- [TASK DETAILS]:
Write out all the material verbatim, line by line.

· · · ·

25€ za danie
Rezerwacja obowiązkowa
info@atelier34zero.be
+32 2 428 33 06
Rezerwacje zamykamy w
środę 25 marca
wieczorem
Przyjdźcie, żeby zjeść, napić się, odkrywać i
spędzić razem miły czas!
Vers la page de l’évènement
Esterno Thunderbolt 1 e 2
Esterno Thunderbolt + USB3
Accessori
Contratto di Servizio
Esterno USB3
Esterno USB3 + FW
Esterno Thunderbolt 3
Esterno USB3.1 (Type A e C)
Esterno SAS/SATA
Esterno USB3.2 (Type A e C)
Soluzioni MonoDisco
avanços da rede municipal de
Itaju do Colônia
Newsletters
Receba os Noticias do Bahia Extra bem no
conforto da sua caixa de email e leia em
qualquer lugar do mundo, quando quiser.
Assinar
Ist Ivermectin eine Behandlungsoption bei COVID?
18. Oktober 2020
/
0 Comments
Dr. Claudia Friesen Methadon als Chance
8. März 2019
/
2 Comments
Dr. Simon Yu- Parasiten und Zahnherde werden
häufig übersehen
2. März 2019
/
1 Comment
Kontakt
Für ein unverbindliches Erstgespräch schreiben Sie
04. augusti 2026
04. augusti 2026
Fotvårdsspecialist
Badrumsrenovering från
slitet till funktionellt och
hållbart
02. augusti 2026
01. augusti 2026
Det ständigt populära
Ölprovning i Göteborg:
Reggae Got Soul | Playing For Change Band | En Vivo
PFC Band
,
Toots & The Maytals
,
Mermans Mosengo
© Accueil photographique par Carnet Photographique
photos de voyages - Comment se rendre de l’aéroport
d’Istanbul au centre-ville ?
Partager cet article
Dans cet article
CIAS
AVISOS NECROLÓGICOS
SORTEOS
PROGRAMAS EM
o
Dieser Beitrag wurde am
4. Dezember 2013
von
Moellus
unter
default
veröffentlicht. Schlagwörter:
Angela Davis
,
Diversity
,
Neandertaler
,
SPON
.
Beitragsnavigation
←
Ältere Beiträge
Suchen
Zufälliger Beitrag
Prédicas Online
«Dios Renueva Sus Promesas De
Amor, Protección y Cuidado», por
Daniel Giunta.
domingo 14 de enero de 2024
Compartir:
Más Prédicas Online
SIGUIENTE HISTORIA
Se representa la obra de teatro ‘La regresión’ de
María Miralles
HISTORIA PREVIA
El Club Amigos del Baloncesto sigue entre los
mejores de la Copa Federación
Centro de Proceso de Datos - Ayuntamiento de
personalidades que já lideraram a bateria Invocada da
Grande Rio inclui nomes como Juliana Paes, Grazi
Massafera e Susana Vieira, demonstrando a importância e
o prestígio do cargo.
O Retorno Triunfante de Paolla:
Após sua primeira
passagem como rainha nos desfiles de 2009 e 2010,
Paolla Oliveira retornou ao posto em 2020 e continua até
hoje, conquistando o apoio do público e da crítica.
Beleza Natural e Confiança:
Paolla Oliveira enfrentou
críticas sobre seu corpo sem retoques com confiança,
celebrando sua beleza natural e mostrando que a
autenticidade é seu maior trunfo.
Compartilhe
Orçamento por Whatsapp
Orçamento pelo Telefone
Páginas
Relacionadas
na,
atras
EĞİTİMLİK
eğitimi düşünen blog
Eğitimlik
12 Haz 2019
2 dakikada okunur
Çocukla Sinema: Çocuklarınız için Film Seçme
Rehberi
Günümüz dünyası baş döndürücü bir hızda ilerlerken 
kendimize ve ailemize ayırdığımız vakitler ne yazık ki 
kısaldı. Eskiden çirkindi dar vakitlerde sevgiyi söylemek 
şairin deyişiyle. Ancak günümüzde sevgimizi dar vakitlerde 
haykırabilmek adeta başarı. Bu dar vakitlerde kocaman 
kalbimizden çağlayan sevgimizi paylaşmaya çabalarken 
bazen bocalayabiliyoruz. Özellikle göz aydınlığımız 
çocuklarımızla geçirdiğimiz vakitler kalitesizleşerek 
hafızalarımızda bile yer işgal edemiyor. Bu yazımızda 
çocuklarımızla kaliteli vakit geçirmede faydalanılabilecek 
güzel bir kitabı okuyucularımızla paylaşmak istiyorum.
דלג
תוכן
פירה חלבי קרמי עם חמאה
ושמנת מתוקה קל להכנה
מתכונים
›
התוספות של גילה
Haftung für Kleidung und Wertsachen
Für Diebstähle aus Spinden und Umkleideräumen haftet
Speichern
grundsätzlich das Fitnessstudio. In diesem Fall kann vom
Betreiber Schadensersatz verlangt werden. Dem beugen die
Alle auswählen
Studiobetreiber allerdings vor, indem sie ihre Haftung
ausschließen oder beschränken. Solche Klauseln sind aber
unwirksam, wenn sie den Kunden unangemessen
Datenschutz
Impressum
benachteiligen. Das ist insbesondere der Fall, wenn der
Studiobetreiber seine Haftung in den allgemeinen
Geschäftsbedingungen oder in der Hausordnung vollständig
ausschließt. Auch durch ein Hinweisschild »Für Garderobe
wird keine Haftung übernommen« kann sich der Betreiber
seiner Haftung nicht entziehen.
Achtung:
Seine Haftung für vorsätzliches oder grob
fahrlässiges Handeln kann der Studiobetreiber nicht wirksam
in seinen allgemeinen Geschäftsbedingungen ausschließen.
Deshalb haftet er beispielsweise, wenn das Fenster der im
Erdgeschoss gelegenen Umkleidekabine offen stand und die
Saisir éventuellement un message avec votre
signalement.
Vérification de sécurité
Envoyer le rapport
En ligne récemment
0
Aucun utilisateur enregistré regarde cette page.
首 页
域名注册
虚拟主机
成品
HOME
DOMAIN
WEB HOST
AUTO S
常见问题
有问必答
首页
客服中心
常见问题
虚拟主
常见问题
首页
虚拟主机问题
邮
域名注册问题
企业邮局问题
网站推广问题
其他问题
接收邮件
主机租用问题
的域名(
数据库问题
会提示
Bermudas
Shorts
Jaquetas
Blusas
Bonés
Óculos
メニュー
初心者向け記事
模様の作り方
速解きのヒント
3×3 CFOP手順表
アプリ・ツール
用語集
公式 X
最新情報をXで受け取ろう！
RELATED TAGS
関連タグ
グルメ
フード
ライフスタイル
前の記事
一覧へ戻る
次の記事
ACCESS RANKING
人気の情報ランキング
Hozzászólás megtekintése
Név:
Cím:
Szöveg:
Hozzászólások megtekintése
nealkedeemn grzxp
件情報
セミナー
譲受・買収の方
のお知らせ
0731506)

· · · ·

- [SOLUTION TO THIS TASK]:
25€ za danie
Rezerwacja obowiązkowa
info@atelier34zero.be
+32 2 428 33 06
Rezerwacje zamykamy w
środę 25 marca
wieczorem
Przyjdźcie, żeby zjeść, napić się, odkrywać i
spędzić razem miły czas!
Vers la page de l’évènement
Esterno Thunderbolt 1 e 2
Esterno Thunderbolt + USB3
Accessori
Contratto di Servizio
Esterno USB3
Esterno USB3 + FW
Esterno Thunderbolt 3
Esterno USB3.1 (Type A e C)
Esterno SAS/SATA
Esterno USB3.2 (Type A e C)
Soluzioni MonoDisco
avanços da rede municipal de
Itaju do Colônia
Newsletters
Receba os Noticias do Bahia Extra bem no
conforto da sua caixa de email e leia em
qualquer lugar do mundo, quando quiser.
Assinar
Ist Ivermectin eine Behandlungsoption bei COVID?
18. Oktober 2020
/
0 Comments
Dr. Claudia Friesen Methadon als Chance
8. März 2019
/
2 Comments
Dr. Simon Yu- Parasiten und Zahnherde werden
häufig übersehen
2. März 2019
/
1 Comment
Kontakt
Für ein unverbindliches Erstgespräch schreiben Sie
04. augusti 2026
04. augusti 2026
Fotvårdsspecialist
Badrumsrenovering från
slitet till funktionellt och
hållbart
02. augusti 2026
01. augusti 2026
Det ständigt populära
Ölprovning i Göteborg:
Reggae Got Soul | Playing For Change Band | En Vivo
PFC Band
,
Toots & The Maytals
,
Mermans Mosengo
© Accueil photographique par Carnet Photographique
photos de voyages - Comment se rendre de l’aéroport
d’Istanbul au centre-ville ?
Partager cet article
Dans cet article
CIAS
AVISOS NECROLÓGICOS
SORTEOS
PROGRAMAS EM
o
Dieser Beitrag wurde am
4. Dezember 2013
von
Moellus
unter
default
veröffentlicht. Schlagwörter:
Angela Davis
,
Diversity
,
Neandertaler
,
SPON
.
Beitragsnavigation
←
Ältere Beiträge
Suchen
Zufälliger Beitrag
Prédicas Online
«Dios Renueva Sus Promesas De
Amor, Protección y Cuidado», por
Daniel Giunta.
domingo 14 de enero de 2024
Compartir:
Más Prédicas Online
SIGUIENTE HISTORIA
Se representa la obra de teatro ‘La regresión’ de
María Miralles
HISTORIA PREVIA
El Club Amigos del Baloncesto sigue entre los
mejores de la Copa Federación
Centro de Proceso de Datos - Ayuntamiento de
personalidades que já lideraram a bateria Invocada da
Grande Rio inclui nomes como Juliana Paes, Grazi
Massafera e Susana Vieira, demonstrando a importância e
o prestígio do cargo.
O Retorno Triunfante de Paolla:
Após sua primeira
passagem como rainha nos desfiles de 2009 e 2010,
Paolla Oliveira retornou ao posto em 2020 e continua até
hoje, conquistando o apoio do público e da crítica.
Beleza Natural e Confiança:
Paolla Oliveira enfrentou
críticas sobre seu corpo sem retoques com confiança,
celebrando sua beleza natural e mostrando que a
autenticidade é seu maior trunfo.
Compartilhe
Orçamento por Whatsapp
Orçamento pelo Telefone
Páginas
Relacionadas
na,
atras
EĞİTİMLİK
eğitimi düşünen blog
Eğitimlik
12 Haz 2019
2 dakikada okunur
Çocukla Sinema: Çocuklarınız için Film Seçme
Rehberi
Günümüz dünyası baş döndürücü bir hızda ilerlerken 
kendimize ve ailemize ayırdığımız vakitler ne yazık ki 
kısaldı. Eskiden çirkindi dar vakitlerde sevgiyi söylemek 
şairin deyişiyle. Ancak günümüzde sevgimizi dar vakitlerde 
haykırabilmek adeta başarı. Bu dar vakitlerde kocaman 
kalbimizden çağlayan sevgimizi paylaşmaya çabalarken 
bazen bocalayabiliyoruz. Özellikle göz aydınlığımız 
çocuklarımızla geçirdiğimiz vakitler kalitesizleşerek 
hafızalarımızda bile yer işgal edemiyor. Bu yazımızda 
çocuklarımızla kaliteli vakit geçirmede faydalanılabilecek 
güzel bir kitabı okuyucularımızla paylaşmak istiyorum.
דלג
תוכן
פירה חלבי קרמי עם חמאה
ושמנת מתוקה קל להכנה
מתכונים
›
התוספות של גילה
Haftung für Kleidung und Wertsachen
Für Diebstähle aus Spinden und Umkleideräumen haftet
Speichern
grundsätzlich das Fitnessstudio. In diesem Fall kann vom
Betreiber Schadensersatz verlangt werden. Dem beugen die
Alle auswählen
Studiobetreiber allerdings vor, indem sie ihre Haftung
ausschließen oder beschränken. Solche Klauseln sind aber
unwirksam, wenn sie den Kunden unangemessen
Datenschutz
Impressum
benachteiligen. Das ist insbesondere der Fall, wenn der
Studiobetreiber seine Haftung in den allgemeinen
Geschäftsbedingungen oder in der Hausordnung vollständig
ausschließt. Auch durch ein Hinweisschild »Für Garderobe
wird keine Haftung übernommen« kann sich der Betreiber
seiner Haftung nicht entziehen.
Achtung:
Seine Haftung für vorsätzliches oder grob
fahrlässiges Handeln kann der Studiobetreiber nicht wirksam
in seinen allgemeinen Geschäftsbedingungen ausschließen.
Deshalb haftet er beispielsweise, wenn das Fenster der im
Erdgeschoss gelegenen Umkleidekabine offen stand und die
Saisir éventuellement un message avec votre
signalement.
Vérification de sécurité
Envoyer le rapport
En ligne récemment
0
Aucun utilisateur enregistré regarde cette page.
首 页
域名注册
虚拟主机
成品
HOME
DOMAIN
WEB HOST
AUTO S
常见问题
有问必答
首页
客服中心
常见问题
虚拟主
常见问题
首页
虚拟主机问题
邮
域名注册问题
企业邮局问题
网站推广问题
其他问题
接收邮件
主机租用问题
的域名(
数据库问题
会提示
Bermudas
Shorts
Jaquetas
Blusas
Bonés
Óculos
メニュー
初心者向け記事
模様の作り方
速解きのヒント
3×3 CFOP手順表
アプリ・ツール
用語集
公式 X
最新情報をXで受け取ろう！
RELATED TAGS
関連タグ
グルメ
フード
ライフスタイル
前の記事
一覧へ戻る
次の記事
ACCESS RANKING
人気の情報ランキング
Hozzászólás megtekintése
Név:
Cím:
Szöveg:
Hozzászólások megtekintése
nealkedeemn grzxp
件情報
セミナー
譲受・買収の方
のお知らせ
0731506)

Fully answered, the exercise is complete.